# Synaptics touchpad not detected - HP EliteBook 8740w



## JavaScriptDude (May 29, 2014)

Hello, 

I have been trying to get moved over to FreeBSD (PC-BSD) on my HP EliteBook 8740w but I am stuck on not being able to disable tapping on the touchpad. 

I checked `dmesg` and its only listing two IntelliMouse instances. I assume one is for the touchpad and another is for the stick. I have spent a ton of time reading posts and trying different configurations with no luck.

Any suggestions?

Unfortunately, this touchpad issue is a show stopper for me to get migrated over to the BSDs from Suse


----------



## youngunix (Jun 3, 2014)

This is FreeBSD forums not PC-BSD.
Synaptics Touchpad on PC-BSD.
Synaptics Touchpad on FreeBSD.

Good luck.


----------



## JavaScriptDude (Jun 3, 2014)

Thanks youngunix.
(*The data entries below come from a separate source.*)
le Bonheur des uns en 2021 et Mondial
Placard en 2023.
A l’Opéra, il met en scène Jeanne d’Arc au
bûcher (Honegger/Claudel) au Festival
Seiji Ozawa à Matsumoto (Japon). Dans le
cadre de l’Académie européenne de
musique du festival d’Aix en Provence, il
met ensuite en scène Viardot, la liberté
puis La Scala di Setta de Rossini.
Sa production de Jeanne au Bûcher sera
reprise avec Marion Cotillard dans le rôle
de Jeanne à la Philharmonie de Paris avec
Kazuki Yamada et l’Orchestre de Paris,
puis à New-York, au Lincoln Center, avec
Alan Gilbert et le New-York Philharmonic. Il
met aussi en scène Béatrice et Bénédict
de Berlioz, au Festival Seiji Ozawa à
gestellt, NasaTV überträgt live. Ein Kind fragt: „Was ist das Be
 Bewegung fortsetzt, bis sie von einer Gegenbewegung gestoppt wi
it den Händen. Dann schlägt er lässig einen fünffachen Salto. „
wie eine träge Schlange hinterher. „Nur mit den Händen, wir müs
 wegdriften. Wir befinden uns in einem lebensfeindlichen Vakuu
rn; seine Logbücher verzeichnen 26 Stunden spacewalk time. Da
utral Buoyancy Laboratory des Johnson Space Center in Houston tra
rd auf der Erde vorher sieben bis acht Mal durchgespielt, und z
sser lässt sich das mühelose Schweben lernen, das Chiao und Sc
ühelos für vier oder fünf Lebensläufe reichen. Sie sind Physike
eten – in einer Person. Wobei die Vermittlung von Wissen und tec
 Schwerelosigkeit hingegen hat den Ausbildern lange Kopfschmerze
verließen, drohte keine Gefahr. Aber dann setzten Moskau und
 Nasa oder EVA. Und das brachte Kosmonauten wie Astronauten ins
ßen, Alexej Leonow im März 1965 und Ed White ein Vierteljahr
FreeBSD has the same issue and I am currently debugging with FreeBSD. PC-BSD uses FreeBSD as the base so this makes sense.

The issue lies in the FreeBSD kernel and how it is detecting the Synaptics touchpad on my laptop and I have verified this and narrowed down to psm.c.
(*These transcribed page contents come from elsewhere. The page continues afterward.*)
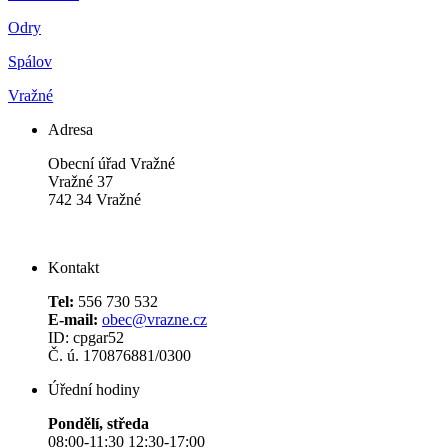
Odry
Spálov
Vražné
Adresa
Obecní úřad Vražné
Vražné 37
742 34 Vražné
Kontakt
Tel:
556 730 532
E-mail:
obec@vrazne.cz
ID: cpgar52
Č. ú. 170876881/0300
Úřední hodiny
Pondělí, středa
08:00-11:30 12:30-17:00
The biggest challenge is that psm.c has some debug lines that I cannot get to write to logs. I have since been adding custom logging and building a custom kernel to get around this and made some progress.


----------



## JavaScriptDude (Jun 3, 2014)

Update on progress...

The procedure that is gating is the procedure _psm.c::enable_synaptics()_. There is a check after calling _get_mouse_status(kbdc, status, 0, 3)_ for _status[1]_ for hex value _0x47_. Interestingly, a similar check is in the linux kernel in _synaptics.c::synaptics_detect()_.
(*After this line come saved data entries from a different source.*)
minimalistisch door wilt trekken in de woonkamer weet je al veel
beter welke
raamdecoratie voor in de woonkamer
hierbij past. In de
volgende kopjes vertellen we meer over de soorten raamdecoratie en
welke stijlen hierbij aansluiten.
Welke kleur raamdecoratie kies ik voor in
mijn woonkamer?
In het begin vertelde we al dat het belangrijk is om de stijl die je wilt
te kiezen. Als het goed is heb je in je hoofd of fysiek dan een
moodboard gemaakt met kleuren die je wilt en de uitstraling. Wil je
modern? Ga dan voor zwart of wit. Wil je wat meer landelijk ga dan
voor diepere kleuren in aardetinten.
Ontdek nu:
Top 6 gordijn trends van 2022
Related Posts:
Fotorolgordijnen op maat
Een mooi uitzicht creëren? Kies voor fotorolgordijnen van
The odd thing about my HP is that it is returning status[1]=0x46 and the code is deciding its not a synpatics touchpad as a result.

I searched the code to see how much impact it would be just to make a tweak to bypass that 0x47 gate but there is a bunch of more similar checks and some bitmasking logic against _status[1]_ so tweaking is likely not the answer. 

Does anybody know about _atkbdc.c::read_aux_data()_ which is the source for the status values in psm.c?

Any hints would be appreciated.


----------



## blackmamba (Oct 19, 2015)

Have the same problem with HP Probook 4520s.


----------